In the announcement of LLaMA 2, Meta mentioned that its capabilities are still not as advanced as GPT-4. However, this precisely highlights a major challenge for OpenAI: In the future, every enterprise will need its own AI brain as an operational center, but this AI brain doesn't necessarily have to be as powerful or expensive as GPT-4.

What enterprises need is a customized AI model that can address their specific business challenges and "possess domain expertise". They don't require an all-knowing AI.

Since the first half of the year, with the initiation of the AI arms race centered around "downsizing the AI brain" (as mentioned in my previous article), the entire trend has been accelerating. LLaMA 2 has reached a new milestone as it is not only fully open source but also signifies a significant partnership announced by Meta.

Qualcomm and Meta have collaborated to integrate LLaMA 2 into smartphone chips, which will become a reality in 2024. This indicates that Meta has gained a first-mover advantage in the AI edge computing market. Currently, other big tech companies do not have a comparable open-source model to compete with LLaMA 2.

Let's not forget that in the past, Google achieved market dominance in the mobile operating system (OS) market by leveraging the open-source software Android. Meta missed the opportunity for mobile development and had to rely on the ecosystems of Apple and Google, constantly making adjustments due to privacy concerns and its advertising business models, as the ongoing competition among these three enterprises has never subsided.

This year, Zuckerberg decisively shifted Meta's focus from the metaverse to fully embrace AI. With (the accidental leak of) the first-generation LLaMA, Meta has opened up a new competitive landscape with the opportunity to explore deeper into everyone's smartphones.

Let's not forget what we have always emphasized: in the digital business domain, it's all about an ecosystem battle. Meta integrates three crucial weapons: AI chips, open-source AI models, and its existing powerful network effects. Amidst the clash between the two giants, Google and OpenAI/Microsoft, Meta has suddenly entered a new AI battlefield, aiming to start from community network applications and vertically delve into everyone's smartphone computing chips.

At this point, it has been proven that what I mentioned before: anyone claiming that Meta is absent or falling behind in the entire AI war is completely misjudging the situation.

Meta is not playing catch-up; instead, it has entered the AI battle from a completely different competitive angle.
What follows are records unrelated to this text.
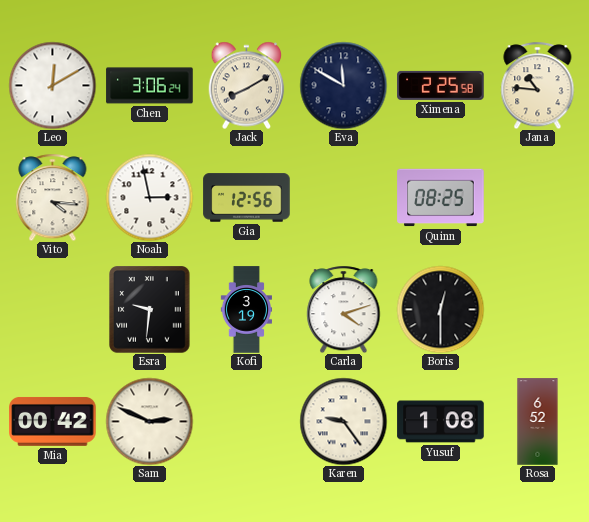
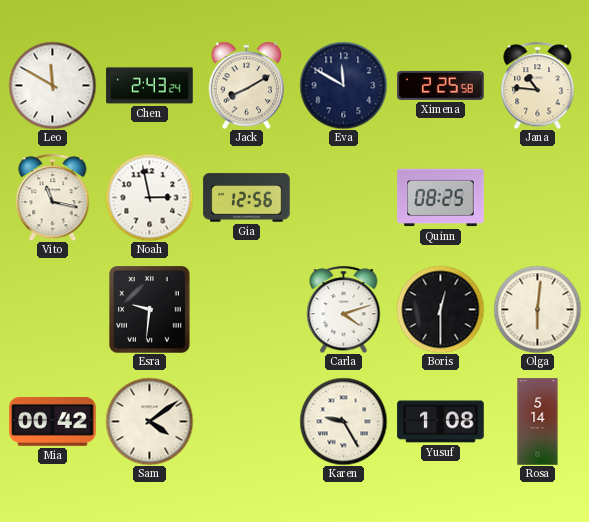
Leo: 12:10 -> 11:50
Chen: 3:06 -> 2:43
Vito: 4:16 -> 11:17
Kofi: 3:19 -> none
Olga: none -> 6:01
Sam: 2:49 -> 4:09
Karen: 9:24 -> 9:25
Rosa: 6:52 -> 5:14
Many still have doubts about Zuckerberg's metaverse, but he is genuinely impressive. I have always advocated that AI's development will accelerate the growth of the metaverse. Looking back in a few years, we will realize that Zuckerberg was just taking a temporary detour.

According to rumors, Meta is conducting internal tests to deploy LLM (Large Language Model) on Messenger at a large scale. As the world's largest messaging platform, there is no better place for creating a large number of popular digital humans than Meta's portfolio. I'm quite certain that Meta will swiftly enter this market.
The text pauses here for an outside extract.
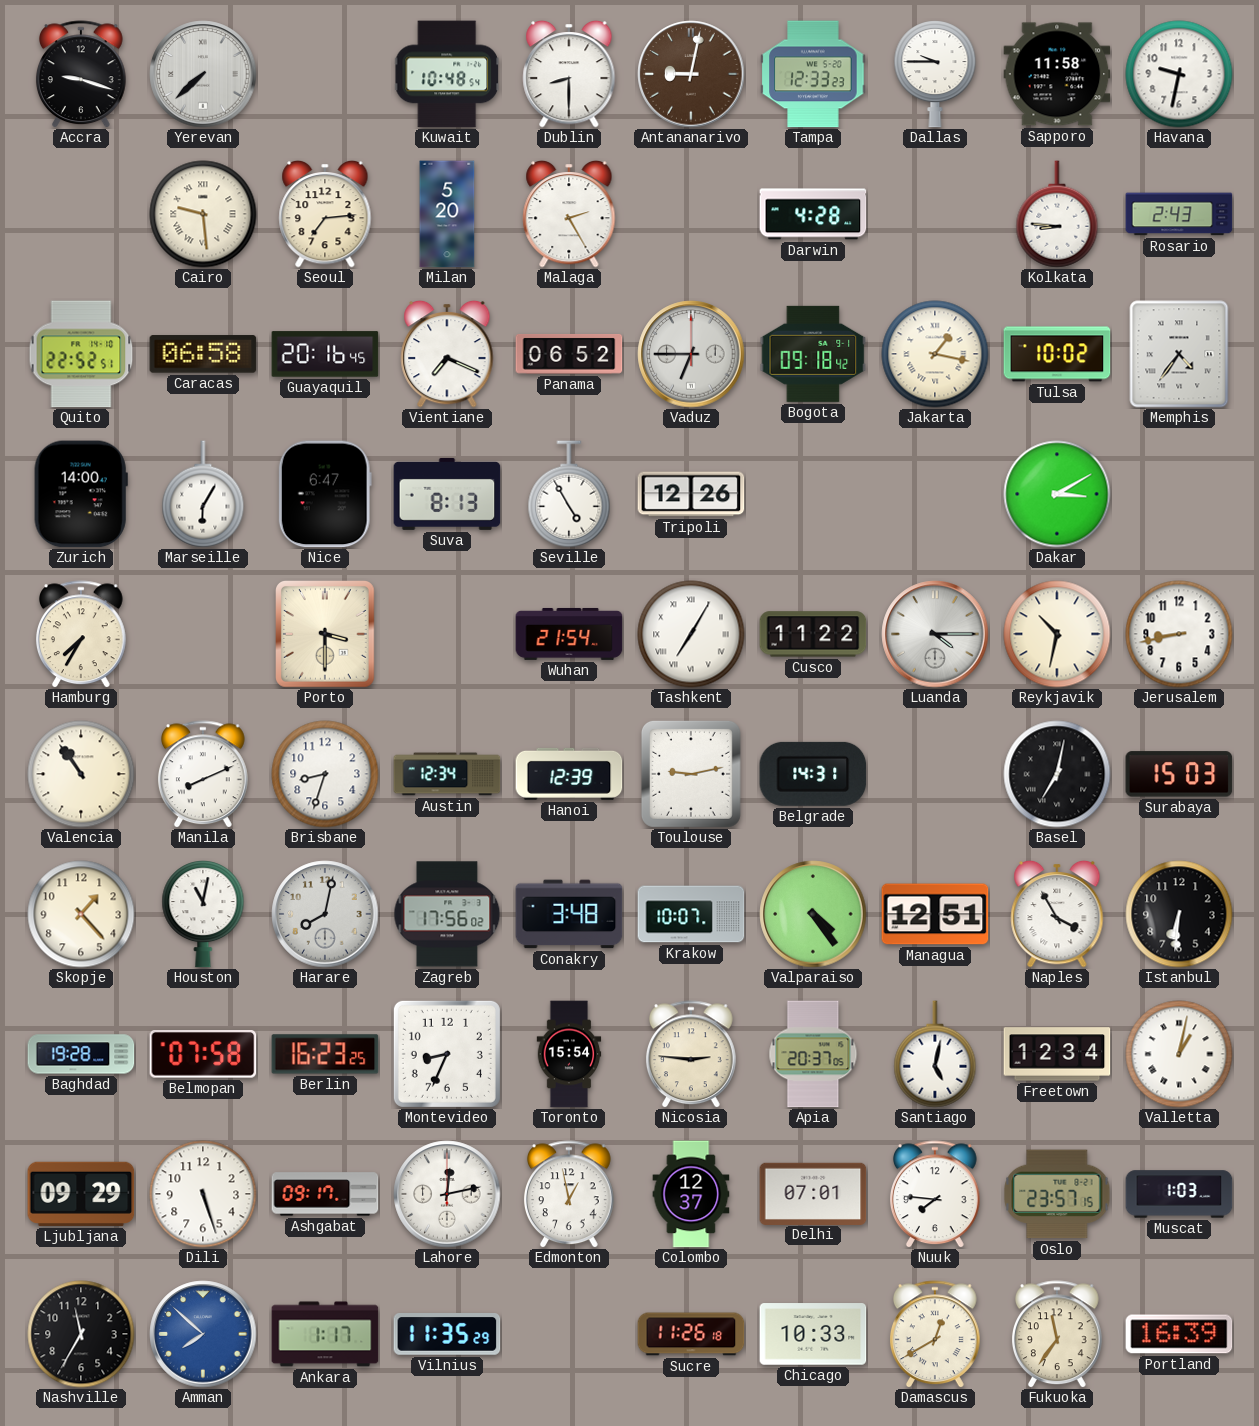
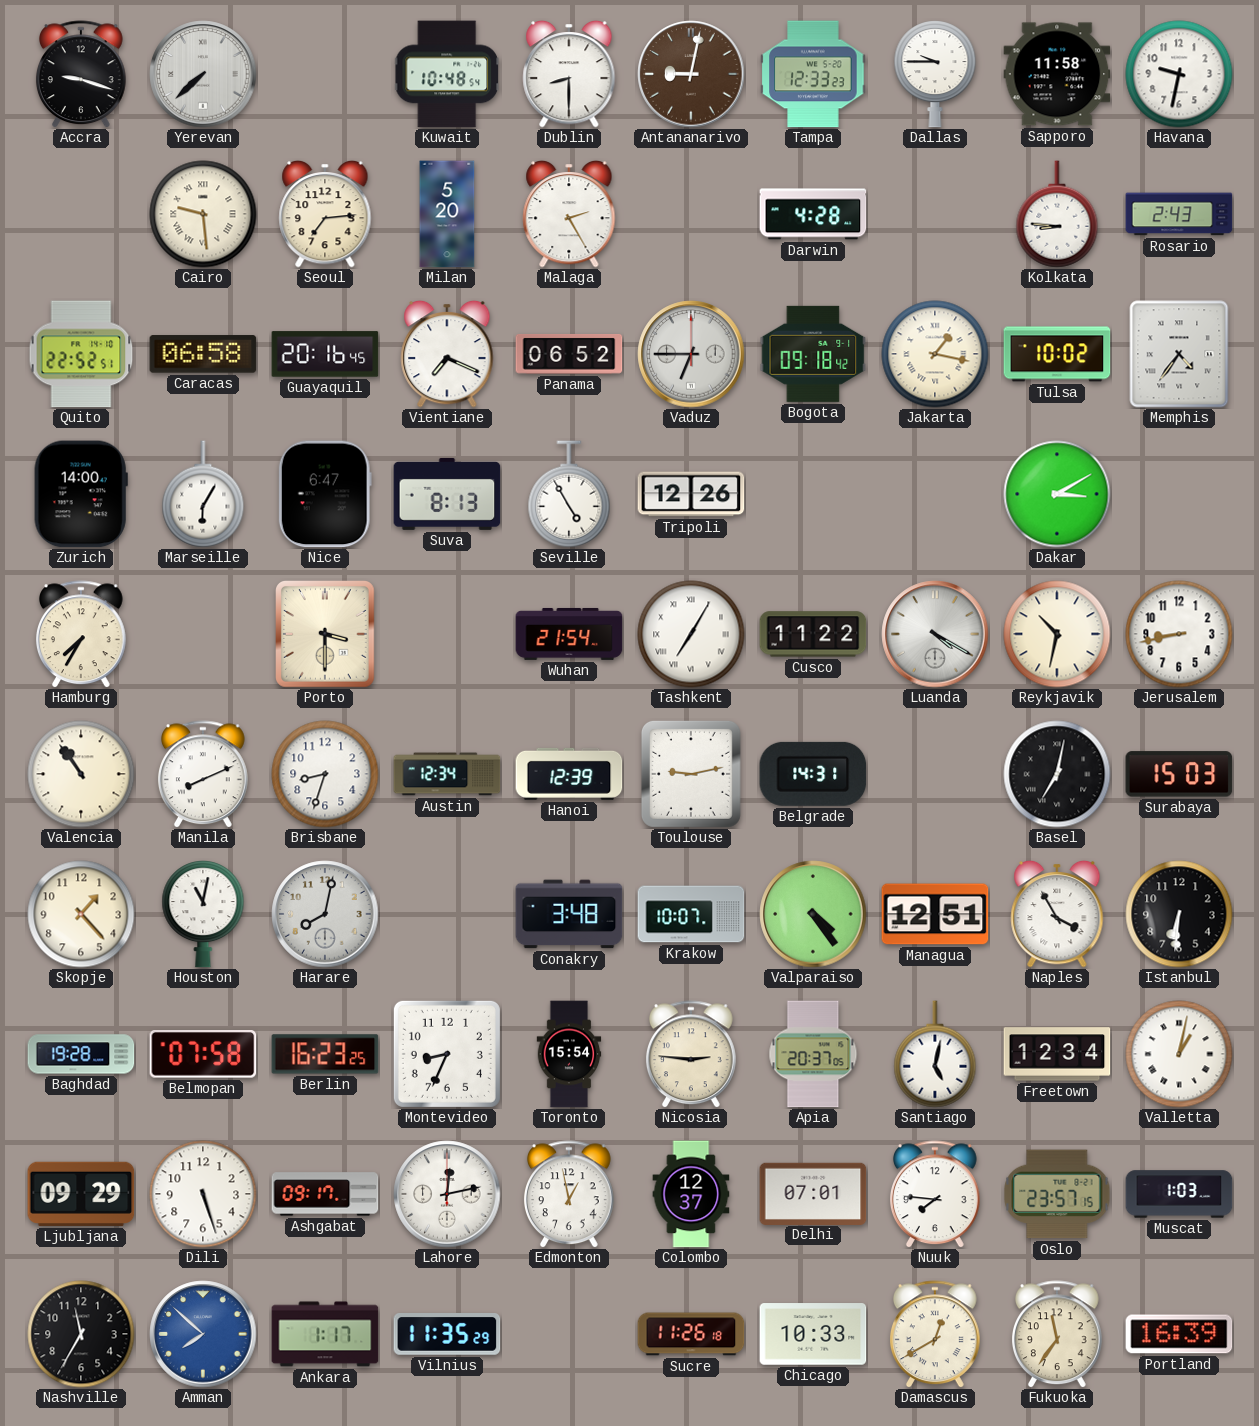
Luanda: 4:15 -> 4:20
Zagreb: 17:56 -> none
Therefore, the emerging generative AI companies, such as digital human companies, have been under the pressure lately. After all, once the tech giants catch up and assert their dominance, these companies could be heavily impacted.

The network effect remains the most advantageous moat controlled by big tech, and the second half of the year will be their home field. Startups relying solely on generative AI technology for entrepreneurship will face immense competitive pressure without a clear moat.

With the groundbreaking release of LLaMA 2, the industry has witnessed a bloom of open-source models being utilized to build various AI applications. Companies that have cautiously guarded their "exclusive large language models" as trade secrets and primary competitive advantages must swiftly construct an entire AI ecosystem and become new gateways to the internet. Otherwise, they risk being overshadowed and potentially consumed by the existing ecosystem of big tech companies.

Building a new ecosystem is not simple, and these enterprises will face a critical moment of survival in the second half of the year. The rapid pace of market change is truly remarkable.